**Work to be completed:** An exact repetition of the data below, without images, is the expected answer.

####################

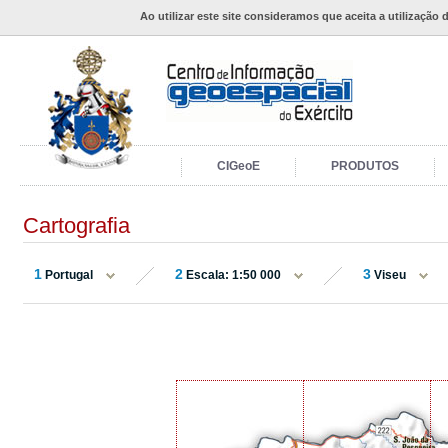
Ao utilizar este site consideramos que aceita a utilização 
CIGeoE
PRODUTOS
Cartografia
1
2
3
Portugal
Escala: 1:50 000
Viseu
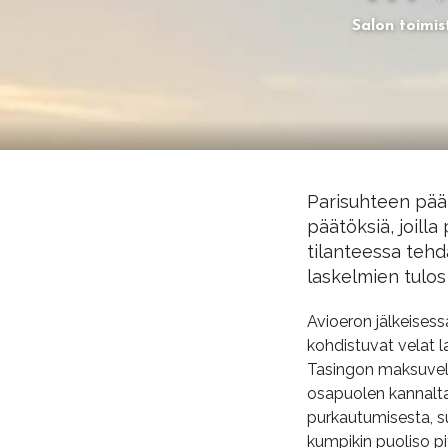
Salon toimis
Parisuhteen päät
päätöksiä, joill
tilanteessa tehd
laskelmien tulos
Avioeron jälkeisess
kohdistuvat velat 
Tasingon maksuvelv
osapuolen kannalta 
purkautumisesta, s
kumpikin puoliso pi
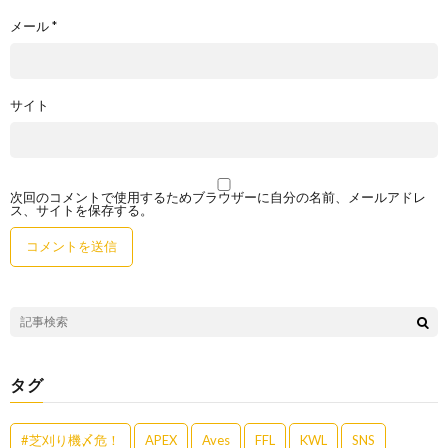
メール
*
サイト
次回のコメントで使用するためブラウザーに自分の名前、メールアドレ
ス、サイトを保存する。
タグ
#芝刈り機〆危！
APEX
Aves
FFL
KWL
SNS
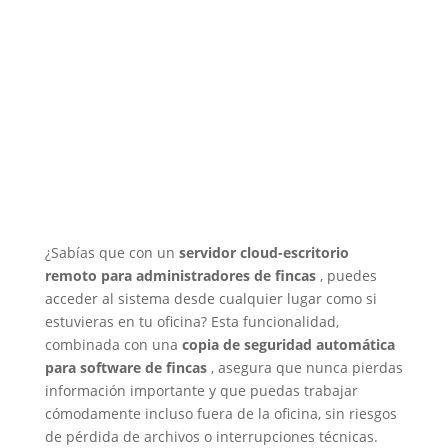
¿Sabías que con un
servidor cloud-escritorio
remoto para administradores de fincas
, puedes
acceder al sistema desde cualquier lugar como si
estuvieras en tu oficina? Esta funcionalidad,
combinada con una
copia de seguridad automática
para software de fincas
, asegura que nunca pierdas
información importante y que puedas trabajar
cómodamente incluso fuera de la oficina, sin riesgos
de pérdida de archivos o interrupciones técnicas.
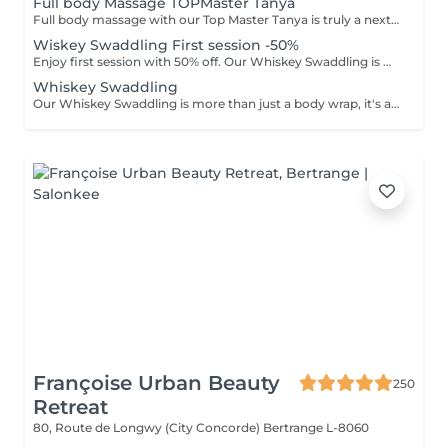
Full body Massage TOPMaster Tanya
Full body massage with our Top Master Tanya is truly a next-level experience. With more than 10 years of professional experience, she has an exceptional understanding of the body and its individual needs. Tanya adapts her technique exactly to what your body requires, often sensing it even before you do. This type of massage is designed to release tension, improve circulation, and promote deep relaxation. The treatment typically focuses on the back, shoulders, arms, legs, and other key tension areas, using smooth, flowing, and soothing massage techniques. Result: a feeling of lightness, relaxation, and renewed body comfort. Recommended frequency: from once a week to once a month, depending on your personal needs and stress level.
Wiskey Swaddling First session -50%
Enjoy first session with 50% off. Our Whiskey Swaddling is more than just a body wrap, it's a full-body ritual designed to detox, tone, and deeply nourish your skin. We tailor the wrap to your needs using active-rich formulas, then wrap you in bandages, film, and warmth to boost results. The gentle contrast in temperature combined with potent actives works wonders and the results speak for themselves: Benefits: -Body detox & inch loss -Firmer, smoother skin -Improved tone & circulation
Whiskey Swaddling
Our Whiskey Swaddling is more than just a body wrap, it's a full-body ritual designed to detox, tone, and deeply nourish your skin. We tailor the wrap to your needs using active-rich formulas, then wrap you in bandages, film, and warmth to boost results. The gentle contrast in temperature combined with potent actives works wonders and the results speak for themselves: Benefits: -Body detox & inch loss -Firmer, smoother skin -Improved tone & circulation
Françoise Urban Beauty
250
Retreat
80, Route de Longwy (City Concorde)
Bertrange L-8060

####################

**Answer section:**
Ao utilizar este site consideramos que aceita a utilização 
CIGeoE
PRODUTOS
Cartografia
1
2
3
Portugal
Escala: 1:50 000
Viseu
Salon toimis
Parisuhteen päät
päätöksiä, joill
tilanteessa tehd
laskelmien tulos
Avioeron jälkeisess
kohdistuvat velat 
Tasingon maksuvelv
osapuolen kannalta 
purkautumisesta, s
kumpikin puoliso pi
メール
*
サイト
次回のコメントで使用するためブラウザーに自分の名前、メールアドレ
ス、サイトを保存する。
タグ
#芝刈り機〆危！
APEX
Aves
FFL
KWL
SNS
¿Sabías que con un
servidor cloud-escritorio
remoto para administradores de fincas
, puedes
acceder al sistema desde cualquier lugar como si
estuvieras en tu oficina? Esta funcionalidad,
combinada con una
copia de seguridad automática
para software de fincas
, asegura que nunca pierdas
información importante y que puedas trabajar
cómodamente incluso fuera de la oficina, sin riesgos
de pérdida de archivos o interrupciones técnicas.
Full body Massage TOPMaster Tanya
Full body massage with our Top Master Tanya is truly a next-level experience. With more than 10 years of professional experience, she has an exceptional understanding of the body and its individual needs. Tanya adapts her technique exactly to what your body requires, often sensing it even before you do. This type of massage is designed to release tension, improve circulation, and promote deep relaxation. The treatment typically focuses on the back, shoulders, arms, legs, and other key tension areas, using smooth, flowing, and soothing massage techniques. Result: a feeling of lightness, relaxation, and renewed body comfort. Recommended frequency: from once a week to once a month, depending on your personal needs and stress level.
Wiskey Swaddling First session -50%
Enjoy first session with 50% off. Our Whiskey Swaddling is more than just a body wrap, it's a full-body ritual designed to detox, tone, and deeply nourish your skin. We tailor the wrap to your needs using active-rich formulas, then wrap you in bandages, film, and warmth to boost results. The gentle contrast in temperature combined with potent actives works wonders and the results speak for themselves: Benefits: -Body detox & inch loss -Firmer, smoother skin -Improved tone & circulation
Whiskey Swaddling
Our Whiskey Swaddling is more than just a body wrap, it's a full-body ritual designed to detox, tone, and deeply nourish your skin. We tailor the wrap to your needs using active-rich formulas, then wrap you in bandages, film, and warmth to boost results. The gentle contrast in temperature combined with potent actives works wonders and the results speak for themselves: Benefits: -Body detox & inch loss -Firmer, smoother skin -Improved tone & circulation
Françoise Urban Beauty
250
Retreat
80, Route de Longwy (City Concorde)
Bertrange L-8060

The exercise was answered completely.